“You may say I’m a dreamer. But I’m not the only one”

Mi guardo intorno e vedo persone. Solo persone. Non musulmani, non cristiani né altro. Persone.

E’ un sabato pomeriggio di novembre, nel centro accoglienza dove collaboro. Sarebbe un sabato qualsiasi, se non fosse che dal mondo arrivano notizie che fanno pensare più a un bollettino di guerra che a una normale cronaca estera.

Oggi siamo qui assieme: l’equipe del centro ed i ragazzi ospitati. Quasi 170: 170 vite, 170 storie, 170 odissee. Si parla da qualche minuto per cercare tutti insieme un modo per prendere le distanze dalla violenza, dal terrorismo, da quel sapore di guerra che si respira nei telegiornali, nei giornali e nei commenti della gente, per strada e sui social network. I commenti di coloro che troppo spesso cavalcano l’onda, che generalizzano, che puntano il dito e che provando sentimenti troppo forti di rabbia e sdegno (siano essi giustificati o meno) sentono il bisogno e il diritto di potersi scagliare contro il loro “colpevole”.
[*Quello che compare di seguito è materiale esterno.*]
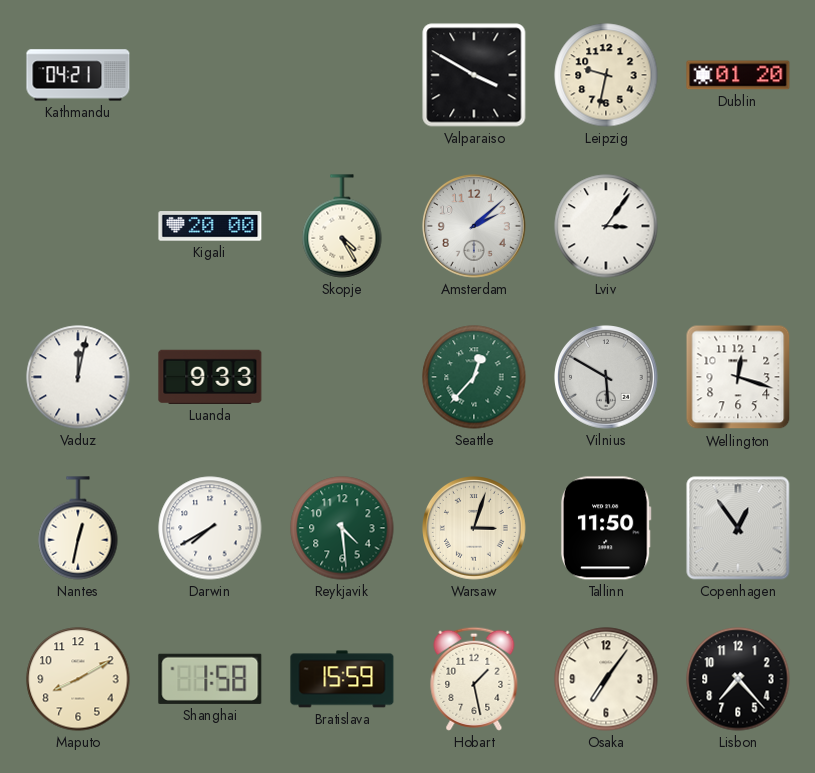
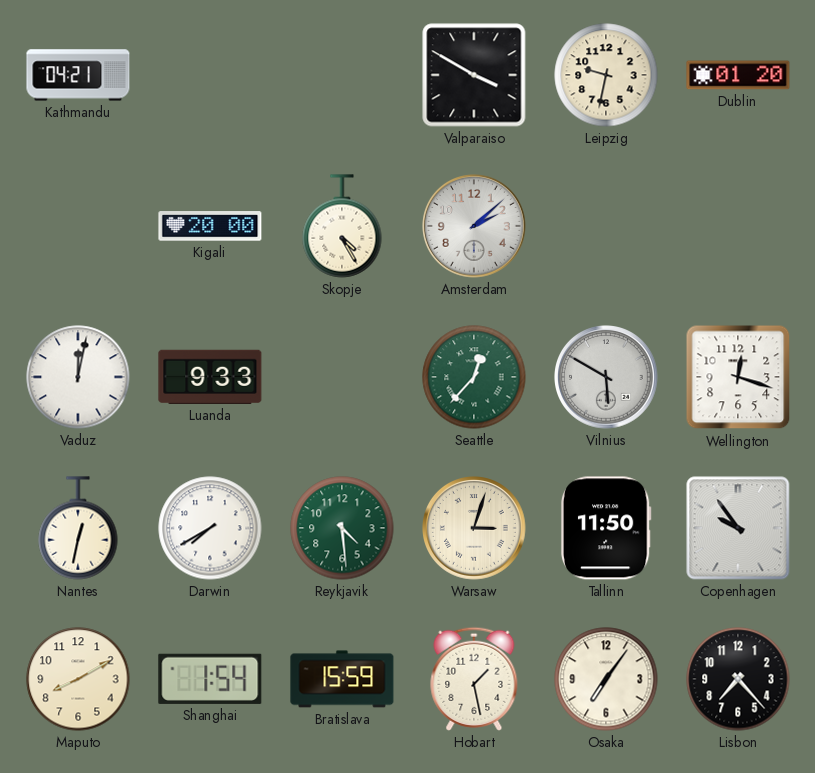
Lviv: 3:06 -> none
Copenhagen: 12:54 -> 9:54
Shanghai: 1:58 -> 1:54
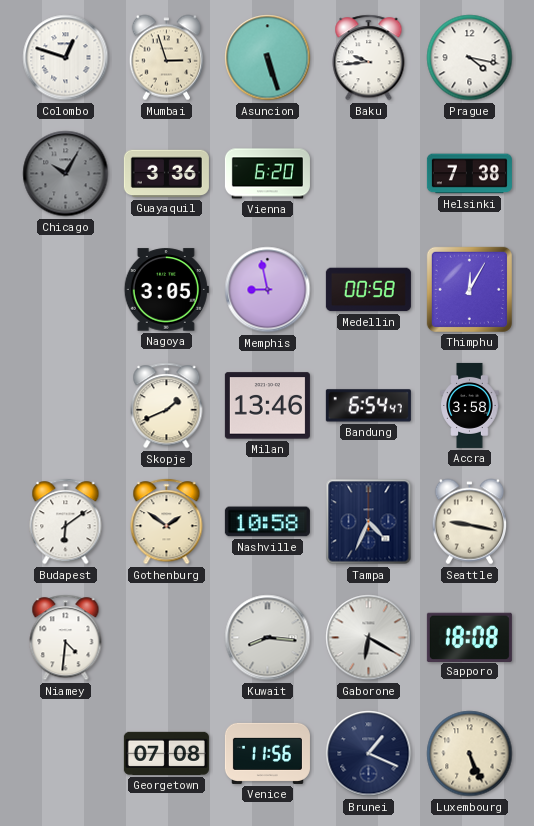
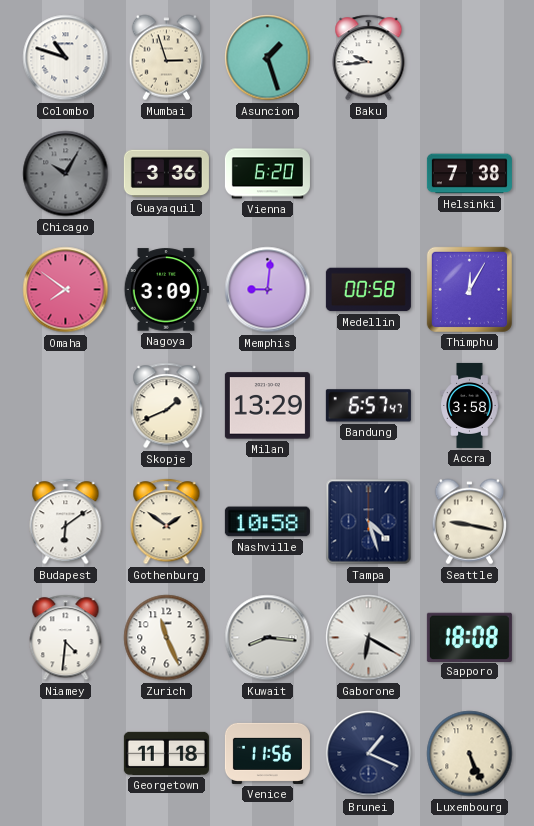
Colombo: 12:48 -> 10:48
Asuncion: 5:27 -> 1:27
Prague: 4:17 -> none
Omaha: none -> 7:51
Nagoya: 3:05 -> 3:09
Memphis: 8:58 -> 9:01
Milan: 13:46 -> 13:29
Bandung: 6:54 -> 6:57
Tampa: 4:34 -> 4:27
Zurich: none -> 11:26
Georgetown: 07:08 -> 11:18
L’incontro nasce da una proposta avanzata ai ragazzi al termine di un pranzo in mensa, il giorno dopo i fatti di Parigi. L’idea era semplice: “A noi la violenza e la paura non piacciono: se non piacciono nemmeno a voi perché non pensiamo assieme a qualcosa da fare per prendere le distanze da tutto questo? Per dire che a noi non vanno bene le cose così? Per dire che non parlano per noi le stragi, gli attentati, le bombe, gli omicidi. Non solo in Francia, ma anche in Nigeria, in Russia, in Mali, in Israele o in qualunque altro Paese succedano”. Loro ci sono stati, alcuni si sono entusiasmati, hanno accolto l’idea con un applauso sentito che ha coinvolto tutte le persone presenti.

E così eccoci qui.

Prima timidamente, poi con sempre maggiore convinzione, ciascuno cerca di dare il suo contributo. Io stesso, il direttore, gli operatori, gli ospiti. Ciascuno prende la parola e fa sentire la propria voce. Il discorso ci mette poco tempo a virare dalle idee pratiche (striscioni, bandiere, poesie) a temi più profondi. Ogni persona che alza la mano aggiunge un suo pezzettino, con fatica, superando le barriere della lingua e dell’imbarazzo. Chi timidamente e con parole stentate, chi con profondità e grandissime umanità e cultura, ogni voce aggiunge un tassello a un mosaico che mi sembra racchiudere il senso buono dell’essere umano. Quel senso profondo che, quando odio e paura attaccano, sa alzarsi per dire “no” con dignità, con fermezza e con mezzi diversi dal mettere in campo altro odio e altra paura.

Insieme immaginiamo.

Immaginiamo di poter creare qualcosa che possa rappresentare anche visivamente quello che forse qui dentro stiamo già creando da tempo, piccolo passo dopo piccolo passo: un incontro tra persone che nonostante le loro debolezze, le loro differenze, le loro storie spesso drammatiche, cercano di condividere un pezzetto di vita, ciascuno per le proprie ragioni, per poter essere tutti un pochino più felici.

Immaginiamo di disegnare una chiesa e una moschea, da cui escano persone che camminano vicine.

Immaginiamo bandiere di tutti i Paesi, mani di ogni colore, occhi, simboli di tutte le religioni. Tutti vicini. Non uguali, non fusi, non rinnegati, ma vicini l’un l’altro e disposti a restarci.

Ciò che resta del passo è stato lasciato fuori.